The invocation to the musical instruments of the Muses, “Strike the viol, touch the lute,” from Henry Purcell’s “Come ye Sons of Art.” HD Video from the Purcell Project by the San Francisco based Early Music ensemble Voices of Music. Featuring Thomas Cooley, tenor; Lisa Grodin & Carla Moore, baroque violins; Elisabeth Reed, viola da gamba, Hanneke van Proosdij, harpsichord; David Tayler, archlute.

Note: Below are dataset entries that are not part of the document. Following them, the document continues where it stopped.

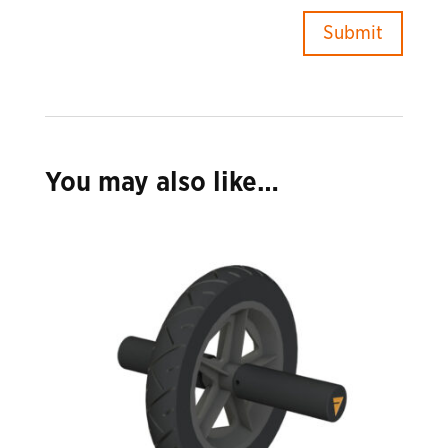
You may also like…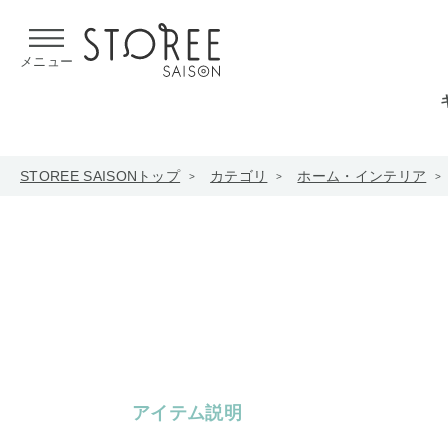
【熊本県での地震による影響について】
令和8年熊本地震による
メニュー
STOREE SAISONトップ
カテゴリ
ホーム・インテリア
アイテム説明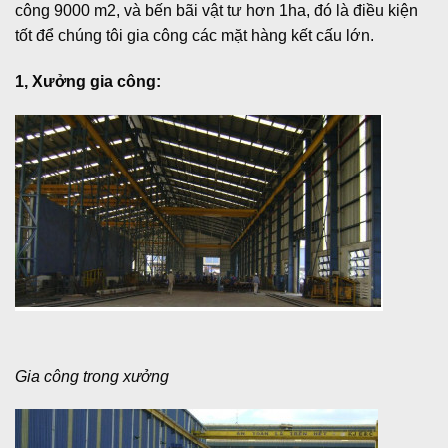
công 9000 m2, và bến bãi vật tư hơn 1ha, đó là điều kiện
tốt để chúng tôi gia công các mặt hàng kết cấu lớn.
1, Xưởng gia công:
Gia công trong xưởng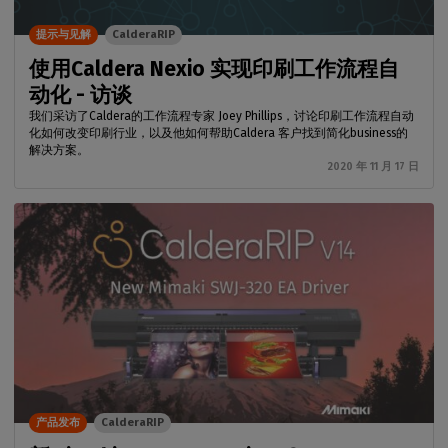
提示与见解
CalderaRIP
使用Caldera Nexio 实现印刷工作流程自
动化 - 访谈
我们采访了Caldera的工作流程专家 Joey Phillips，讨论印刷工作流程自动
化如何改变印刷行业，以及他如何帮助Caldera 客户找到简化business的
解决方案。
2020 年 11 月 17 日
产品发布
CalderaRIP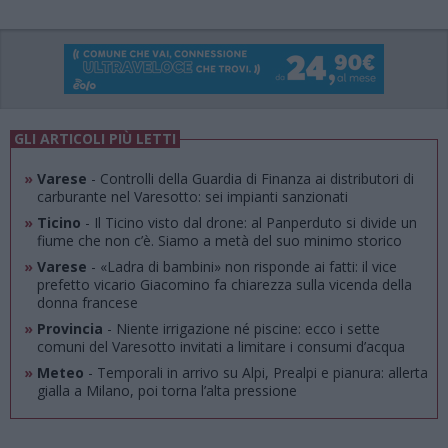
GLI ARTICOLI PIÙ LETTI
»
Varese
- Controlli della Guardia di Finanza ai distributori di
carburante nel Varesotto: sei impianti sanzionati
»
Ticino
- Il Ticino visto dal drone: al Panperduto si divide un
fiume che non c’è. Siamo a metà del suo minimo storico
»
Varese
- «Ladra di bambini» non risponde ai fatti: il vice
prefetto vicario Giacomino fa chiarezza sulla vicenda della
donna francese
»
Provincia
- Niente irrigazione né piscine: ecco i sette
comuni del Varesotto invitati a limitare i consumi d’acqua
»
Meteo
- Temporali in arrivo su Alpi, Prealpi e pianura: allerta
gialla a Milano, poi torna l’alta pressione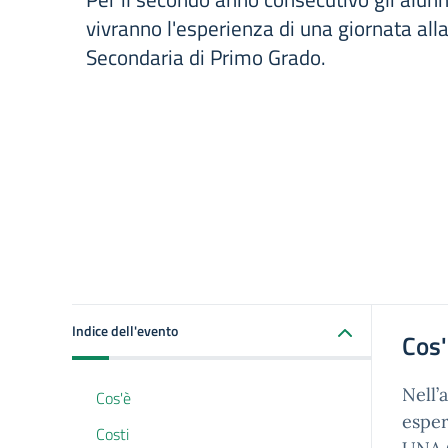
vivranno l'esperienza di una giornata all
Secondaria di Primo Grado.
Indice dell'evento
Cos
Nell’
Cos'è
esper
Costi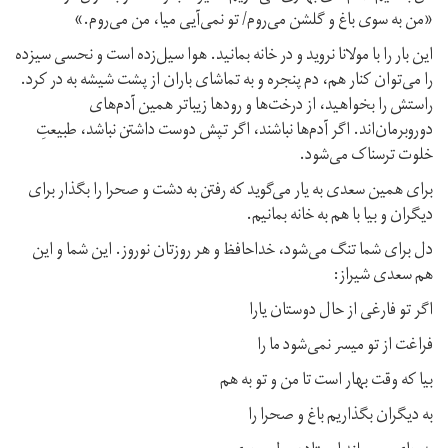
«من به سوی باغ و گلشن می‌روم/ تو نمی‌آیی میا، من می‌روم.»
این بار را با مولانا نروید و در خانه بمانید. هوا سیل‌زده است و نحسی سیزده
را می‌توان کنار هم، دم پنجره و به تماشای باران از پشت شیشه به در کرد.
راستش را بخواهید، از درخت‌ها و رودها زیباتر همین آدم‌های
دور‌و‌برمان‌اند. اگر آدم‌ها نباشند، اگر تپش دوست داشتن نباشد، طبیعتِ
خلوت ترسناک می‌شود.
برای همین سعدی به یار می‌گوید که رفتن به دشت و صحرا را بگذار برای
دیگران و بیا با هم به خانه بمانیم.
دل برای شما تنگ می‌شود، خداحافظ و هر روزتان نوروز. این شما و این
هم سعدی شیراز:
اگر تو فارغی از حال دوستان یارا
فراغت از تو میسر نمی‌شود ما را
بیا که وقت بهار است تا من و تو به هم
به دیگران بگذاریم باغ و صحرا را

In the title, the word ‘touch’ means to play a note or chord, and the word ‘strike’ similarly means to draw the bow across the viol string. The text resonates on several levels, as ‘strike’ also refers to the drawing of a circle with a compass, which was the 17th century symbol for the ‘diapason’ or musical octave, and, by extension, the alignment of world harmony with the music of the spheres. In Speculum Topographicum (1661), Arthur Hopton wrote, “Place the one foote of your compasse…with the other strike the portion of the circle,” and Dryden writes in his Ode for St. Cecilia
From harmony, from heavenly harmony
This universal frame began;
From harmony to harmony
Through all the compass of the notes it ran,
The diapason closing full in Man.
The allegorical circle is completed by John Donne, who wrote in one of his last sermons (1630) “That soule, who, whatsoever string be strucken in her base or treble, is ever tun’d toward God.” Handel continues the idea in Alexander’s Feast with the aria “Now strike the golden lyre.”
Purcell mirrors the text with the circular nature of the ostinato ground base, which continually closes in on itself (a sort of musical Ouroboros), and the treble parts echo yet another meaning of strike with their sharp accents.